Table 1 |.
name (version) | Reported size (gene loci) | Methodsa | comments | completeness | comprehensivenessb | exhaustivenessc |
---|---|---|---|---|---|---|
NONCODE (v5) | 96,308 | Integration of other databases | The most comprehensive resource | 8.9% | 67,276 | 2.3 |
MiTranscriptome (v2) | 63,615 | Assembly from short reads | Mainly cancer samples | 4.4% | 45,088 | 4.4 |
FANTOM CAT (v1) | 27,919 | Assembly, other annotations and CAGE evidence | Mapped 5′ ends using CAGE tags | 15.8% | 27,278 | 3.3 |
RefSeq (GCF_000001405.37_GRCh38.p11) | 15,791 | Manual (based on cDNA) and automated annotation (based on RNA-seq data) | The oldest annotation | 11.0% | 14,889 | 1.9 |
GENCODE (v27) | 15,778 | Manual annotation based on cDNA, ESTs and high-quality long-read data | Used by most consortia and integrated with Ensembl | 13.5% | 15,063 | 1.9 |
BIGTranscriptome (v1) | 14,158 | Assembly, with CAGE and 3 P-seq evidence | Full-length transcripts | 27.7% | 12,632 | 2.1 |
GENCODE+ | 13,434 | Union of GENCODE (v20) and CLS lncRNAs with anchor-merged CLS transcript models | Extension of GENCODE by CLS | 24.0% | 13,434 | 3.3 |
CLS FL | 807 | lncRNAs from GENCODE+ with CAGE and poly(A) evidence | Full-length transcripts | 71.7% | 807 | 5.5 |
Protein-codingd | 19,502 | GENCODE confident protein-coding transcripts | Not tagged mRNA_end_NF nor mRNA_start_NF in the original GENCODE v27 GTF file | 53.8% | 18,995 | 2.9 |
All numbers correct as of the end of 2017. MiTranscriptome, Functional Annotation of the Mammalian genome (FANTOM) cap analysis of gene expression (CAGE)-associated transcriptome (CAT) and BIGTranscriptome long non-coding RNA (lncRNA) catalogues were lifted over to the Genome Reference Consortium Human Build 38 (GRCh38) genome assembly. 3P-seq, poly(A)-position profiling by sequencing; CLS, capture long-read sequencing; EST, expressed sequence tag; RNA-seq, RNA sequencing.

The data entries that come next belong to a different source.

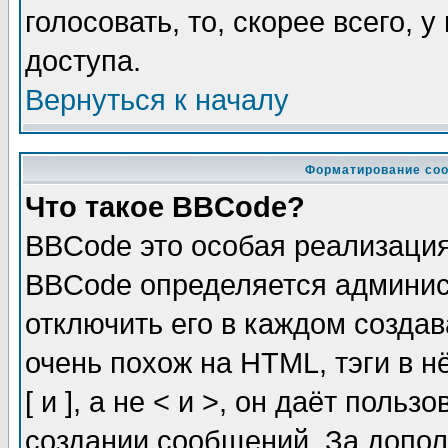
голосовать, то, скорее всего, 
доступа.
Вернуться к началу
Форматирование соо
Что такое BBCode?
BBCode это особая реализаци
BBCode определяется админис
отключить его в каждом созда
очень похож на HTML, тэги в 
[ и ], а не < и >, он даёт пол
создании сообщений. За допо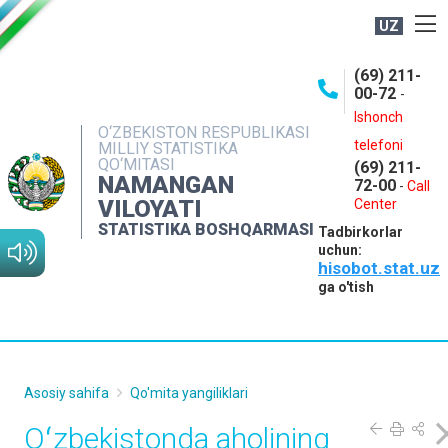
UZ
BOSHQARMA HAQIDA
(69) 211-
00-72
-
OCHIQ MA'LUMOTLAR
Ishonch
O‘ZBEKISTON RESPUBLIKASI
NASHRLAR
telefoni
MILLIY STATISTIKA
QO‘MITASI
(69) 211-
INTERAKTIV XIZMATLAR
NAMANGAN
72-00
-
Call
VILOYATI
MATBUOT XIZMATI
Center
STATISTIKA BOSHQARMASI
Tadbirkorlar
MUROJAATLAR
uchun:
hisobot.stat.uz
KONTAKTLAR
ga o'tish
Asosiy sahifa
Qo'mita yangiliklari
Oʻzbekistonda aholining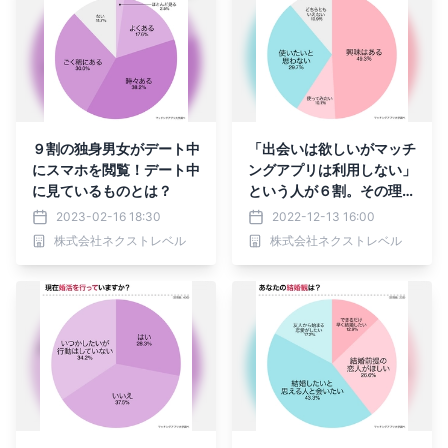
９割の独身男女がデート中
「出会いは欲しいがマッチ
にスマホを閲覧！デート中
ングアプリは利用しない」
に見ているものとは？
という人が６割。その理由
とは？
2023-02-16 18:30
2022-12-13 16:00
株式会社ネクストレベル
株式会社ネクストレベル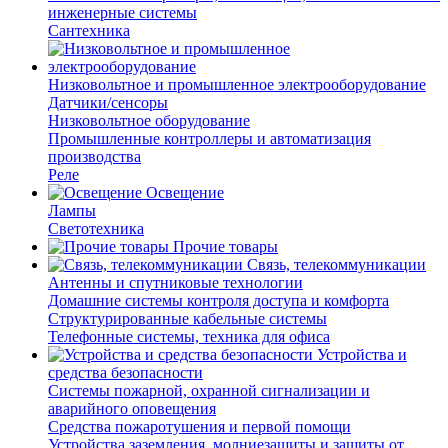
инженерные системы
Сантехника
Низковольтное и промышленное электрооборудование
Датчики/сенсоры
Низковольтное оборудование
Промышленные контроллеры и автоматизация
производства
Реле
Освещение
Лампы
Светотехника
Прочие товары
Связь, телекоммуникации
Антенны и спутниковые технологии
Домашние системы контроля доступа и комфорта
Структурированные кабельные системы
Телефонные системы, техника для офиса
Устройства и
средства безопасности
Системы пожарной, охранной сигнализации и
аварийного оповещения
Средства пожаротушения и первой помощи
Устройства заземления, молниезащиты и защиты от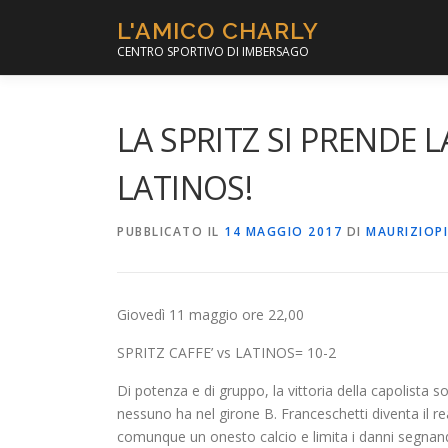
Passa
L'AMICO CHARLY
al
CENTRO SPORTIVO DI IMBERSAGO
contenuto
LA SPRITZ SI PRENDE L
LATINOS!
PUBBLICATO IL
14 MAGGIO 2017
DI
MAURIZIOP
Giovedì 11 maggio ore 22,00
SPRITZ CAFFE’ vs LATINOS= 10-2
Di potenza e di gruppo, la vittoria della capolista
nessuno ha nel girone B. Franceschetti diventa il re
comunque un onesto calcio e limita i danni segn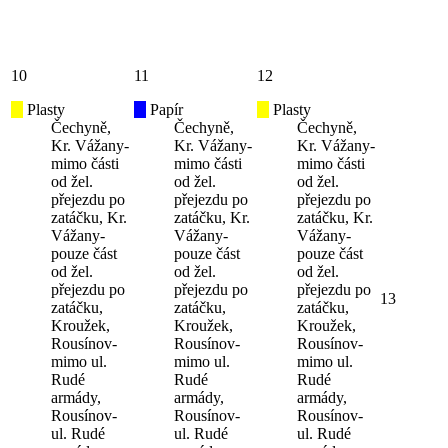
10
11
12
Plasty
Papír
Plasty
Čechyně,
Čechyně,
Čechyně,
Kr. Vážany-
Kr. Vážany-
Kr. Vážany-
mimo části
mimo části
mimo části
od žel.
od žel.
od žel.
přejezdu po
přejezdu po
přejezdu po
zatáčku, Kr.
zatáčku, Kr.
zatáčku, Kr.
Vážany-
Vážany-
Vážany-
pouze část
pouze část
pouze část
od žel.
od žel.
od žel.
přejezdu po
přejezdu po
přejezdu po
13
zatáčku,
zatáčku,
zatáčku,
Kroužek,
Kroužek,
Kroužek,
Rousínov-
Rousínov-
Rousínov-
mimo ul.
mimo ul.
mimo ul.
Rudé
Rudé
Rudé
armády,
armády,
armády,
Rousínov-
Rousínov-
Rousínov-
ul. Rudé
ul. Rudé
ul. Rudé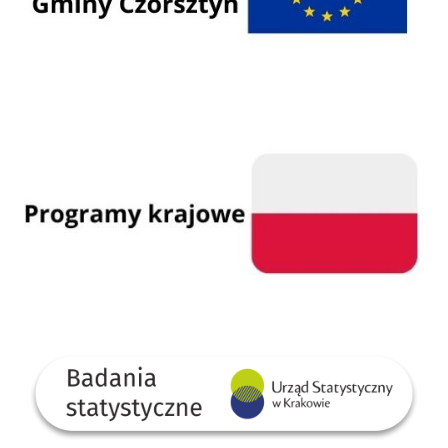
Programy krajowe
GUS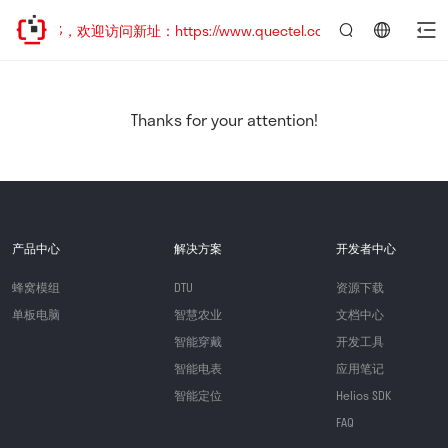
已迁移，欢迎访问新址：https://www.quectel.com.cn
言：
简
体
中
Thanks for your attention!
文
产品中心
解决方案
开发者中心
蜂窝模组
DTU
资源下载
单板电脑
智慧农业
文档中心
智能穿戴
开发工具
智能电表
应用笔记
智能定位
Helios SDK
FAQ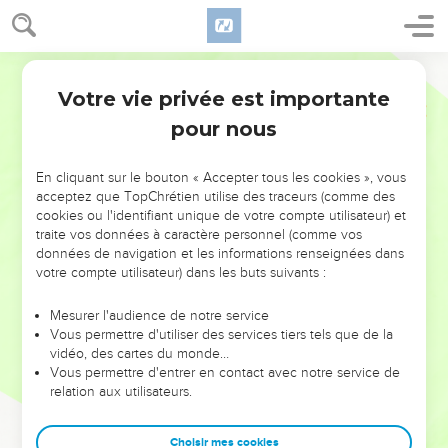
Votre vie privée est importante
pour nous
NE MANQUEZ PAS L’ÉVÉNEMENT
En cliquant sur le bouton « Accepter tous les cookies », vous
DE L’ANNÉE !
acceptez que TopChrétien utilise des traceurs (comme des
cookies ou l'identifiant unique de votre compte utilisateur) et
ET SI LEURS ERREURS POUVAIENT VOUS ÉVITER LES
traite vos données à caractère personnel (comme vos
VOTRES ?
données de navigation et les informations renseignées dans
votre compte utilisateur) dans les buts suivants :
On admire souvent les leaders pour leurs réussites, leur impact,
leur foi ou leur vision. Mais on voit moins les doutes, les erreurs
Mesurer l'audience de notre service
Vous permettre d'utiliser des services tiers tels que de la
et les saisons difficiles qu'ils ont traversés, alors même que ce
vidéo, des cartes du monde…
sont elles qui les ont façonnés.
Vous permettre d'entrer en contact avec notre service de
relation aux utilisateurs.
Dans cette conférence, leaders, entrepreneurs, et responsables
reviennent sur les erreurs marquantes de leur parcours et les
clés pour avancer avec plus de sagesse afin que leurs erreurs
Choisir mes cookies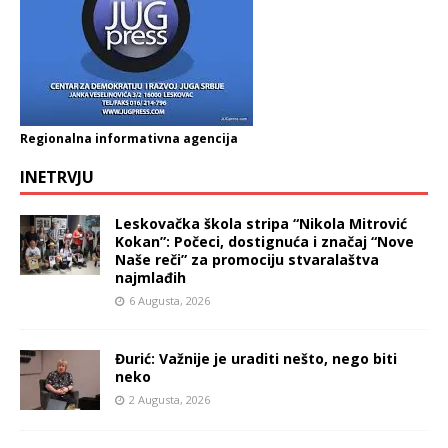
Regionalna informativna agencija
INETRVJU
Leskovačka škola stripa “Nikola Mitrović
Kokan”: Počeci, dostignuća i značaj “Nove
Naše reči” za promociju stvaralaštva
najmlađih
6 Augusta, 2026
Đurić: Važnije je uraditi nešto, nego biti
neko
2 Augusta, 2026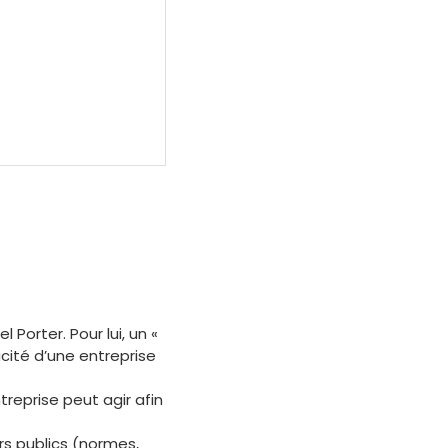
Porter. Pour lui, un «
cité d’une entreprise
reprise peut agir afin
rs publics (normes,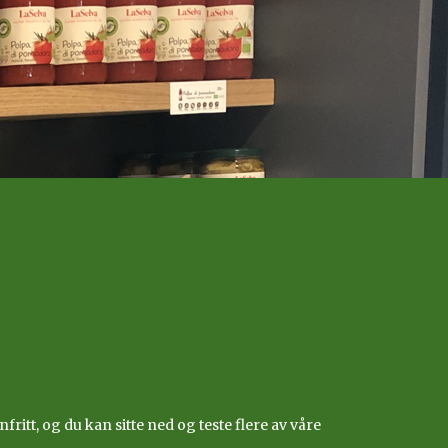
fritt, og du kan sitte ned og teste flere av våre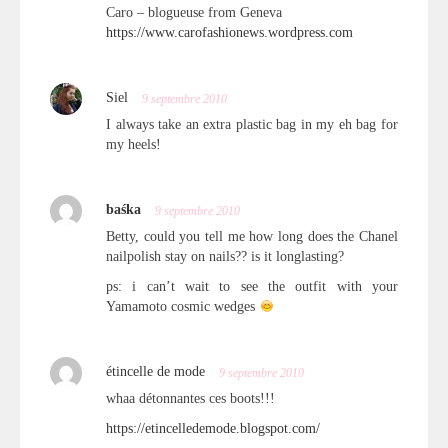
Caro – blogueuse from Geneva
https://www.carofashionews.wordpress.com
Siel
9 septembre 2010
I always take an extra plastic bag in my eh bag for
my heels!
baśka
9 septembre 2010
Betty, could you tell me how long does the Chanel
nailpolish stay on nails?? is it longlasting?
ps: i can’t wait to see the outfit with your
Yamamoto cosmic wedges
étincelle de mode
9 septembre 2010
whaa détonnantes ces boots!!!
https://etincelledemode.blogspot.com/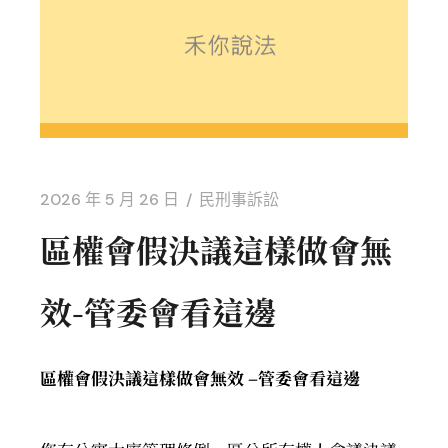
2026 年 5 月 26 日
民刑事訴訟
區權會假決議這樣做會無
效-管委會看這邊
區權會假決議這樣做會無效 –
管委會看這邊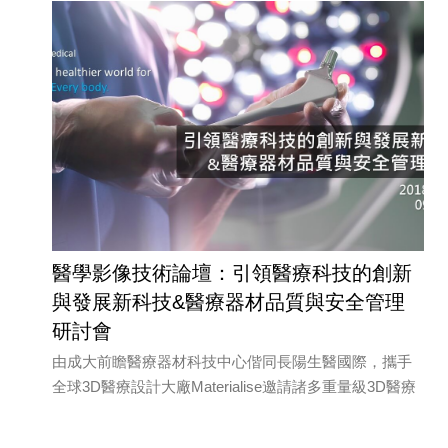
醫學影像技術論壇：引領醫療科技的創新
與發展新科技&醫療器材品質與安全管理
研討會
由成大前瞻醫療器材科技中心偕同長陽生醫國際，攜手
全球3D醫療設計大廠Materialise邀請諸多重量級3D醫療
專家與各醫療從業先進，分享最新3D醫療應用和案例分
享；並藉此議程剖析積層製造的醫材規範包含器材設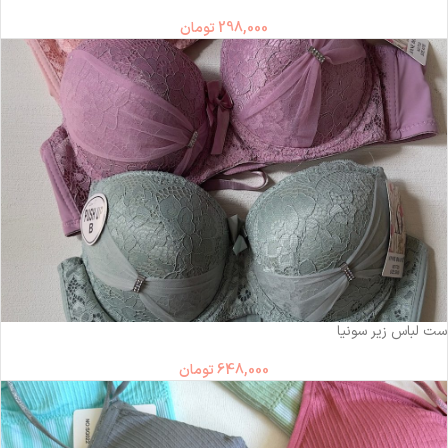
298,000
تومان
ست لباس زیر سونیا
648,000
تومان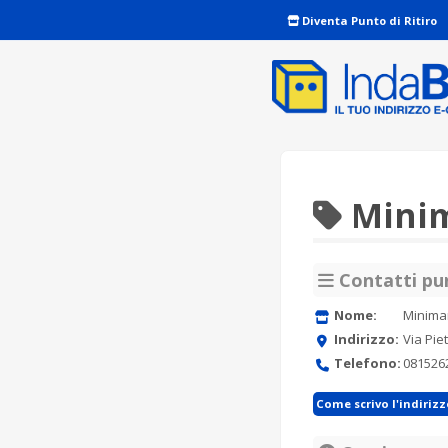
Diventa Punto di Ritiro
Minim
Contatti pun
Nome:
Minimar
Indirizzo:
Via Pie
Telefono:
081526
Come scrivo l'indiriz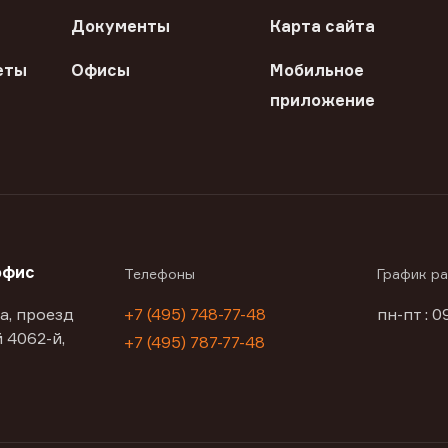
Документы
Карта сайта
еты
Офисы
Мобильное
приложение
офис
Телефоны
График р
а, проезд
+7 (495) 748-77-48
пн-пт : 0
 4062-й,
+7 (495) 787-77-48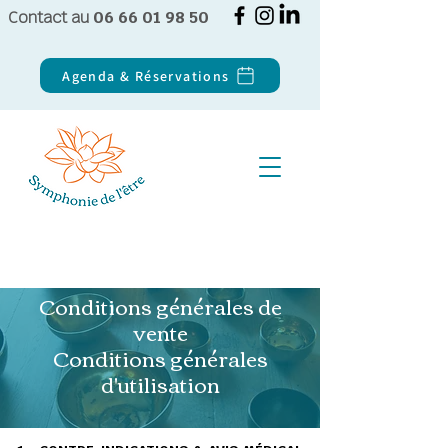
Contact au
06 66 01 98 50
Agenda & Réservations
Conditions générales de
vente
Conditions générales
d'utilisation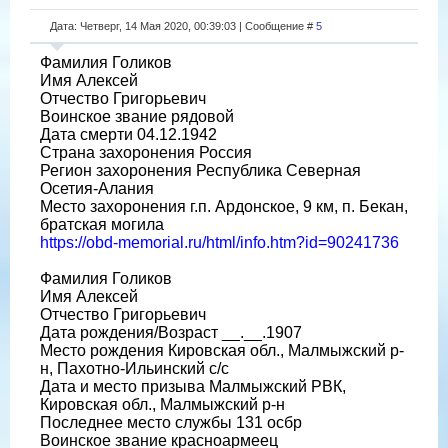
Дата: Четверг, 14 Мая 2020, 00:39:03 | Сообщение #
5
Фамилия Голиков
Имя Алексей
Отчество Григорьевич
Воинское звание рядовой
Дата смерти 04.12.1942
Страна захоронения Россия
Регион захоронения Республика Северная
Осетия-Алания
Место захоронения г.п. Ардонское, 9 км, п. Бекан,
братская могила
https://obd-memorial.ru/html/info.htm?id=90241736
Фамилия Голиков
Имя Алексей
Отчество Григорьевич
Дата рождения/Возраст __.__.1907
Место рождения Кировская обл., Малмыжский р-
н, Пахотно-Ильинский с/с
Дата и место призыва Малмыжский РВК,
Кировская обл., Малмыжский р-н
Последнее место службы 131 осбр
Воинское звание красноармеец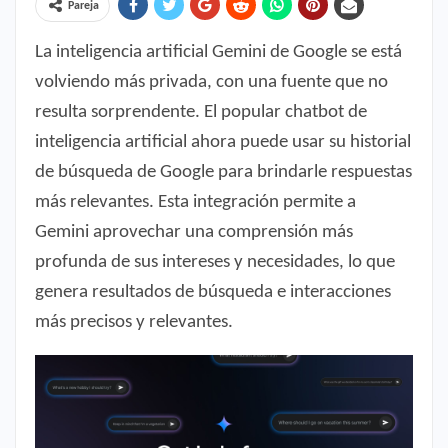
Pareja
La inteligencia artificial Gemini de Google se está
volviendo más privada, con una fuente que no
resulta sorprendente. El popular chatbot de
inteligencia artificial ahora puede usar su historial
de búsqueda de Google para brindarle respuestas
más relevantes. Esta integración permite a
Gemini aprovechar una comprensión más
profunda de sus intereses y necesidades, lo que
genera resultados de búsqueda e interacciones
más precisos y relevantes.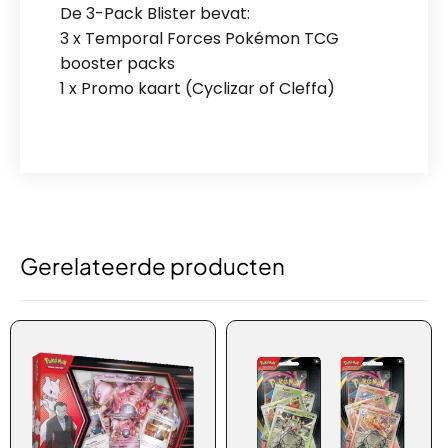
De 3-Pack Blister bevat:
3 x Temporal Forces Pokémon TCG
booster packs
1 x Promo kaart (Cyclizar of Cleffa)
Gerelateerde producten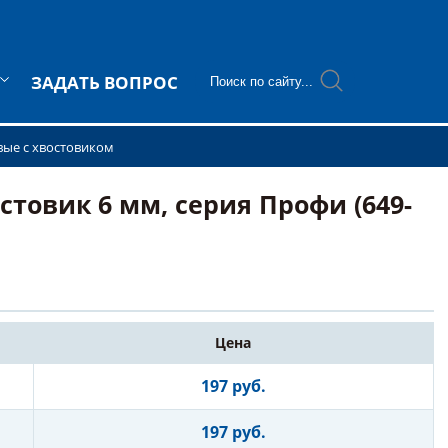
ЗАДАТЬ ВОПРОС
вые с хвостовиком
товик 6 мм, серия Профи (649-
Цена
197 руб.
197 руб.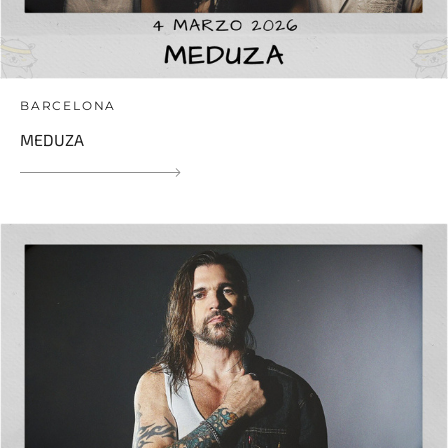
BARCELONA
MEDUZA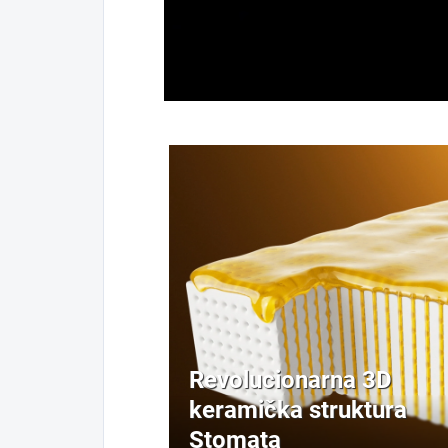
Revolucionarna 3D
keramička struktura
Stomata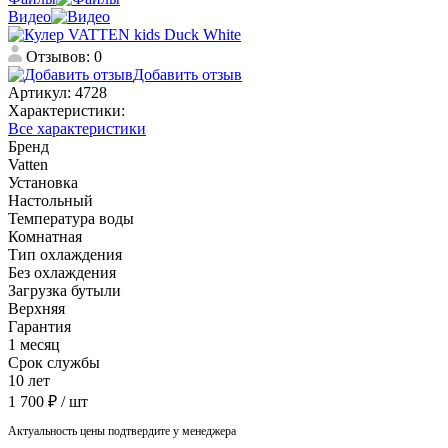
Видео
Отзывов: 0
Добавить отзыв
Артикул:
4728
Характеристики:
Все характеристики
Бренд
Vatten
Установка
Настольный
Температура воды
Комнатная
Тип охлаждения
Без охлаждения
Загрузка бутыли
Верхняя
Гарантия
1 месяц
Срок службы
10 лет
1 700 ₽
/ шт
Актуальность цены подтвердите у менеджера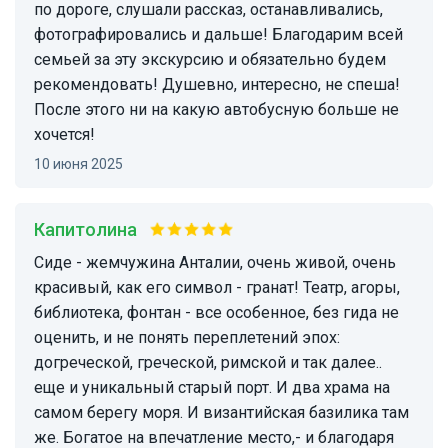
по дороге, слушали рассказ, останавливались,
фотографировались и дальше! Благодарим всей
семьей за эту экскурсию и обязательно будем
рекомендовать! Душевно, интересно, не спеша!
После этого ни на какую автобусную больше не
хочется!
10 июня 2025
Капитолина
Сиде - жемчужина Анталии, очень живой, очень
красивый, как его символ - гранат! Театр, агоры,
библиотека, фонтан - все особенное, без гида не
оценить, и не понять переплетений эпох:
догреческой, греческой, римской и так далее..
еще и уникальный старый порт. И два храма на
самом берегу моря. И византийская базилика там
же. Богатое на впечатление место,- и благодаря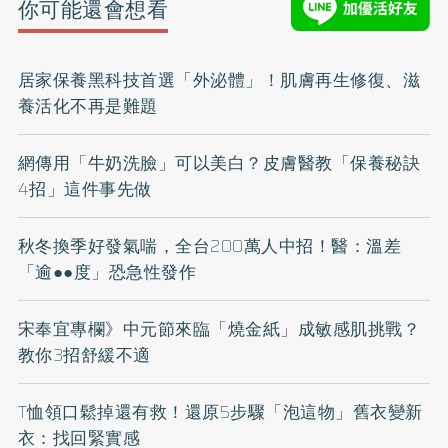
你可能還會想看
居家保養黑科技首選「外泌體」！肌膚再生修復、滋
養活化不再是難題
網傳用「牛奶洗臉」可以美白？皮膚醫教「保養秘訣
4招」這件事先做
秋冬換季好發氣喘，全台200萬人中招！醫：溫差
「逾●●度」恐急性發作
宋奉宜專欄》中元節來臨「燒金紙」成敏感肌挑戰？
教你3招舒緩不適
T恤領口鬆掉還有救！還原5步驟「泡這物」舊衣變新
衣：找回緊實感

Assembly in the Methods column refers to transcriptome assembly using short reads from RNA-seq.
Comprehensiveness is the total number of gene loci boundaries defined using buildLoci. To compare gene sets in a consistent way, the assembly patches were excluded, and the gene loci boundaries were redefined using buildLoci, which explains discrepancies between gene numbers presented here and those reported in original publications.
Exhaustiveness is the average number of isoforms per gene locus. Figures for completeness, comprehensiveness and exhaustiveness as presented in FIG. 3 are shown here.
A set of protein-coding transcripts was used as a reference.